The vessel wall and the perivascular adipose tissue (PVAT) are hypothesized to interact during the formation of atherosclerotic plaques. Adipokines released by the PVAT can affect atherosclerotic plaque formation (outside-to-inside signalling). The same adipocytes might also change in response to the local inflammation of the diseased vessel segment (inside-to-outside signalling). a, Various factors impair endothelial function, primarily through inflammation and oxidative stress. Decreased production of major atheroprotective neurotransmitters, such as nitric oxide and hydrogen sulfide, by endothelial cells is a hallmark of early atherosclerosis. b, Atherosclerotic plaques form through the accumulation of LDL particles in the arterial intima, the infiltration of inflammatory immune cells into the artery wall and the migration of vascular smooth muscle cells to the intima. These cells take up lipoproteins and transform into foam cells.
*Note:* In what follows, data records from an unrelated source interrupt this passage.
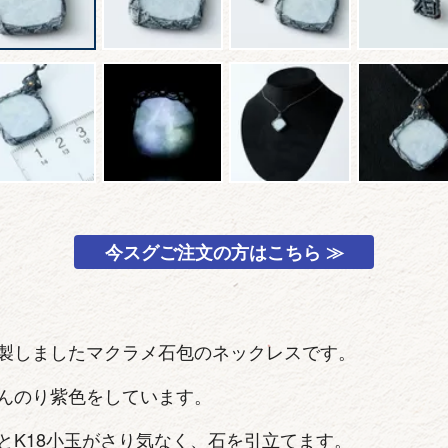
今スグご注文の方はこちら ≫
製しましたマクラメ石包のネックレスです。
んのり紫色をしています。
とK18小玉がさり気なく、石を引立てます。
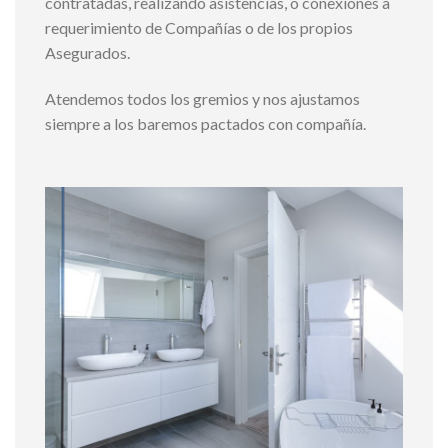
contratadas, realizando asistencias, o conexiones a
requerimiento de Compañías o de los propios
Asegurados.
Atendemos todos los gremios y nos ajustamos
siempre a los baremos pactados con compañía.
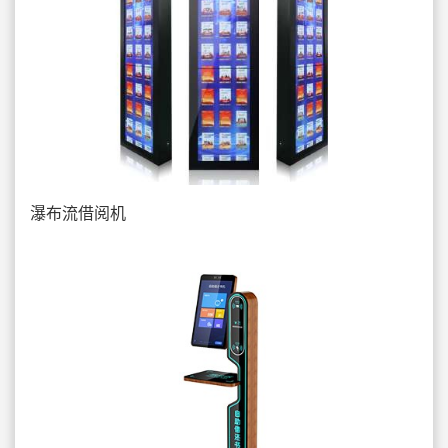
瀑布流借阅机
In response to changes in the vessel wall, PVAT starts secreting pro-inflammatory cytokines that promote further infiltration of foam cell precursors into the intimal layer. c, Atherosclerosis progression leads to the formation of a vulnerable plaque with a large thrombogenic necrotic core covered by a thin layer of fibrous tissue. Excess accumulation of necrotic cells and cholesterol crystals contributes to growth of the necrotic core. Moreover, a pro-inflammatory environment downregulates the expression of genes responsible for collagen synthesis by vascular smooth muscle cells, contributing to plaque vulnerability and decreasing the thickness of the fibrous cap.
Fig. 4 |
Fig. 4 |. Associations between 18F-NaF uptake and PVAT in coronary artery disease.
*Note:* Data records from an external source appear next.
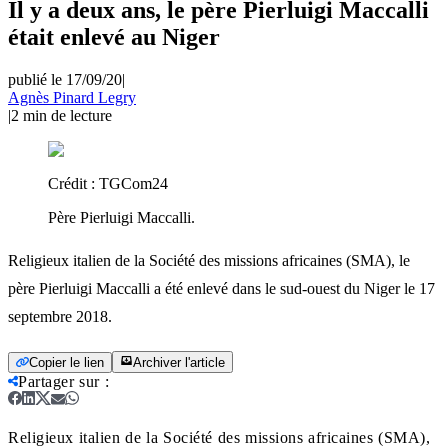
Il y a deux ans, le père Pierluigi Maccalli
était enlevé au Niger
publié le 17/09/20
|
Agnès Pinard Legry
|
2
min de lecture
Crédit :
TGCom24
Père Pierluigi Maccalli.
Religieux italien de la Société des missions africaines (SMA), le
père Pierluigi Maccalli a été enlevé dans le sud-ouest du Niger le 17
septembre 2018.
Copier le lien
Archiver l'article
Partager sur
:
Religieux italien de la Société des missions africaines (SMA),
Increased atherosclerotic plaque vulnerability measured by 18F-NaF uptake (a marker of active calcification) on positron emission tomography and by attenuation of perivascular adipose tissue (PVAT) on computed tomography coronary angiography. Patient 1 is a man aged 53 years with right coronary artery (RCA) atherosclerotic plaque with positive remodelling (arrow) (part a), focal 18F-NaF uptake with an elevated target-to-background ratio (TBR) of 1.73 (part b), and increased PVAT attenuation (mean PVAT density −76.7 Hounsfield units (HU)) (part c). Patient 2 is a man aged 66 years with left anterior descending coronary artery (LAD) atherosclerotic plaque with low attenuation (arrow) (part d), focal 18F-NaF uptake with an elevated TBR of 1.87 (part e) and increased PVAT attenuation (mean PVAT density −74.8 HU) (part f). Patient 3 is a man aged 54 years with LAD atherosclerotic plaque with low attenuation (arrow) (part g), focal 18F-NaF uptake with an elevated TBR of 2.28 (part h) and increased PVAT attenuation (mean PVAT density −73.6 HU) (part i). Adapted with permission from ref. , Elsevier.
Fig. 5 |
Fig. 5 |. Atherosclerotic plaque regression and stabilization.
Treatment of a patient with 20 mg of rosuvastatin led to a 44% decrease in plasma LDL-cholesterol levels between baseline (part a) and the 3-year follow-up (part b). Computed tomography coronary angiography shows that the amount of non-calcified and low-attenuation atherosclerotic plaque decreased, whereas the amount of calcified atherosclerotic plaque increased, thereby increasing plaque stability. The mean attenuation of the perivascular adipose tissue decreased by 2 Hounsfield units.